A swarm read passively teaches the shape of decentralized control; a swarm rebuilt teaches its cost. The nine sections before this one walked the swarm as a finished system, naming the decentralized mechanism behind each capability and the chapters of Part VI and Part VII that own it. This section inverts that posture. It gives you a staged construction plan in which you begin with a baseline small enough to run on one laptop and honest enough to measure, a single agent navigating a known arena, then remove one centralized assumption per stage, measuring what the decentralization bought you before moving on. Each stage draws on a specific earlier chapter, so the project doubles as a guided tour back through the multi-agent half of the book: when you add consensus you are applying the agreement protocols of Chapter 29, when you train the joint policy you are applying the MARL machinery of Chapter 30 over the actor-learner infrastructure of Chapter 20, and when you harden against Byzantine agents you are applying the robust aggregation of Chapter 35. The discipline that makes the project worth its time is the one Section 1.1 opened with: decentralize a capability only when a ceiling forces it, and prove with a number that the decentralization held.

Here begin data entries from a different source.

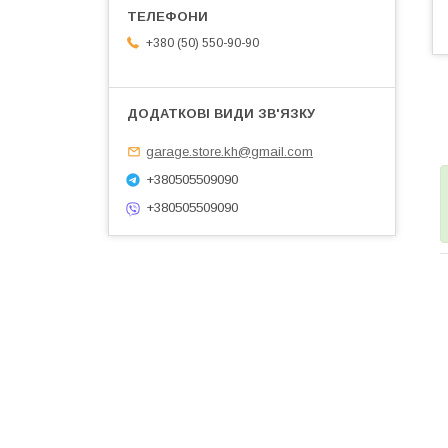
+380 (50) 550-90-90
garage.store.kh@gmail.com
+380505509090
+380505509090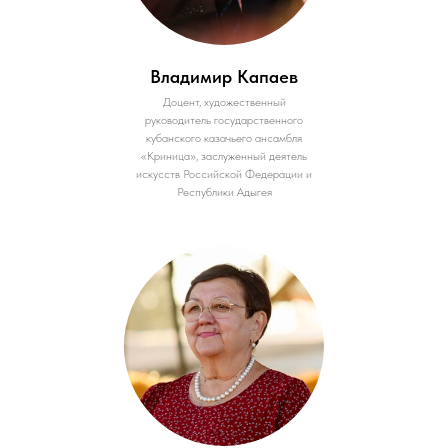
Владимир Капаев
Доцент, художественный
руководитель государственного
кубанского казачьего ансамбля
«Криница», заслуженный деятель
искусств Российской Федерации и
Республики Адыгея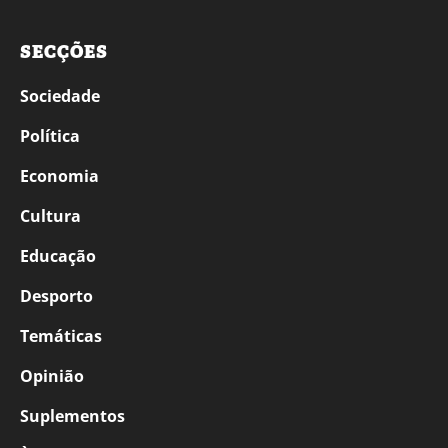
SECÇÕES
Sociedade
Política
Economia
Cultura
Educação
Desporto
Temáticas
Opinião
Suplementos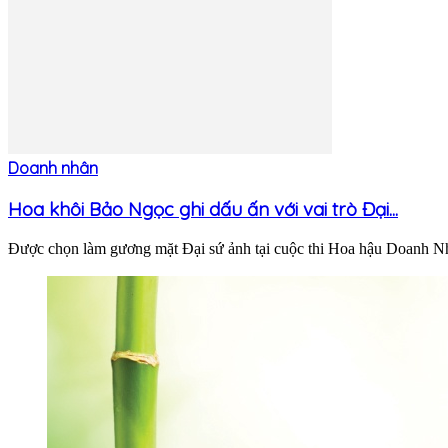
Doanh nhân
Hoa khôi Bảo Ngọc ghi dấu ấn với vai trò Đại...
Được chọn làm gương mặt Đại sứ ảnh tại cuộc thi Hoa hậu Doanh 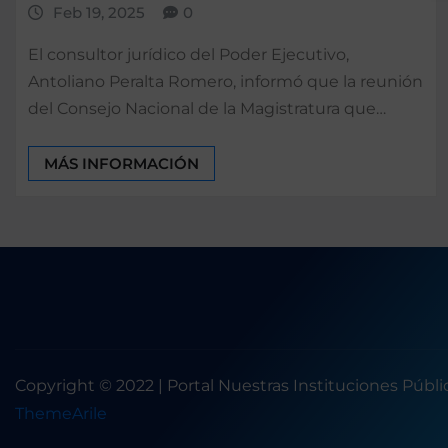
Feb 19, 2025
0
El consultor jurídico del Poder Ejecutivo,
Antoliano Peralta Romero, informó que la reunión
del Consejo Nacional de la Magistratura que…
MÁS INFORMACIÓN
Copyright © 2022 | Portal Nuestras Instituciones Públ
ThemeArile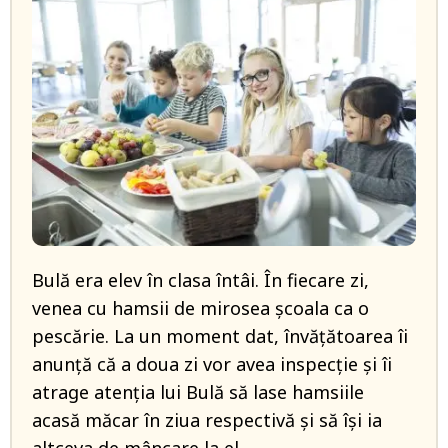
Bulă era elev în clasa întâi. În fiecare zi,
venea cu hamsii de mirosea școala ca o
pescărie. La un moment dat, învățătoarea îi
anunță că a doua zi vor avea inspecție și îi
atrage atenția lui Bulă să lase hamsiile
acasă măcar în ziua respectivă și să își ia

Figure 39.10.1: The staged build. The baseline at the top navigates one agent across a known arena on one machine; each numbered phase below removes one centralized assumption, drawing on the chapter that owns that mechanism, and attaches a measurable milestone (alignment and coverage, collision rate, task completion, sim-to-real gap, robustness to $k$ failures). Carried to the end, the five phases turn one agent into a decentralized swarm whose intelligence lives in no single machine, the distributed-intelligence axis of Section 1.2 made embodied.

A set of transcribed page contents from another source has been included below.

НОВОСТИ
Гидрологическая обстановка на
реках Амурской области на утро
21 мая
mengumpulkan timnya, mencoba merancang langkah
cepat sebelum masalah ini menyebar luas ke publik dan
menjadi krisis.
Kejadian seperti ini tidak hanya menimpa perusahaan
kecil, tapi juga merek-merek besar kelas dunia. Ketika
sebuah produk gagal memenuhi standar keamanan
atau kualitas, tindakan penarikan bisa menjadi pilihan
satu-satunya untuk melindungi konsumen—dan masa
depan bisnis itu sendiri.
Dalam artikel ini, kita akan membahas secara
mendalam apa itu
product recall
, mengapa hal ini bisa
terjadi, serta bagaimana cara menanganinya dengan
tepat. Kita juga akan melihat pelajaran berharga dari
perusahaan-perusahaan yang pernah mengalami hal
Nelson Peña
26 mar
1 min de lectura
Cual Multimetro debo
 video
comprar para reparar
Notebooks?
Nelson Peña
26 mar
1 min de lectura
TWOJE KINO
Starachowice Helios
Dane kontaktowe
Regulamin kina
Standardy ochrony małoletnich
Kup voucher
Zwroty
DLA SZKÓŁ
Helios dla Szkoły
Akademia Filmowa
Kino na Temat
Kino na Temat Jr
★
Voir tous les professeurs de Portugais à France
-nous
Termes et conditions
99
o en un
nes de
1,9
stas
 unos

1. The Baseline You Scale Out From Beginner

Every honest swarm project begins with a single-agent baseline, for two reasons. The first is correctness: a swarm is only worth building if it does something one agent cannot, and you cannot show that against a baseline you never built. The second is measurement: every swarm metric, from coverage time to collision rate, is read against the single-agent reference. Your baseline is one agent in a simulated arena that knows everything: it has the full map, a single goal, and a planner that drives it from start to finish in one process. The arena is small enough to run on a laptop and structured enough that coordination will visibly matter once you add agents; a bounded 2D world with a few obstacles and a coverage objective is the right size. This baseline is centralized in every way the swarm will eventually reject, which is exactly why it is the right place to start: each later phase is defined by precisely which centralized assumption it deletes.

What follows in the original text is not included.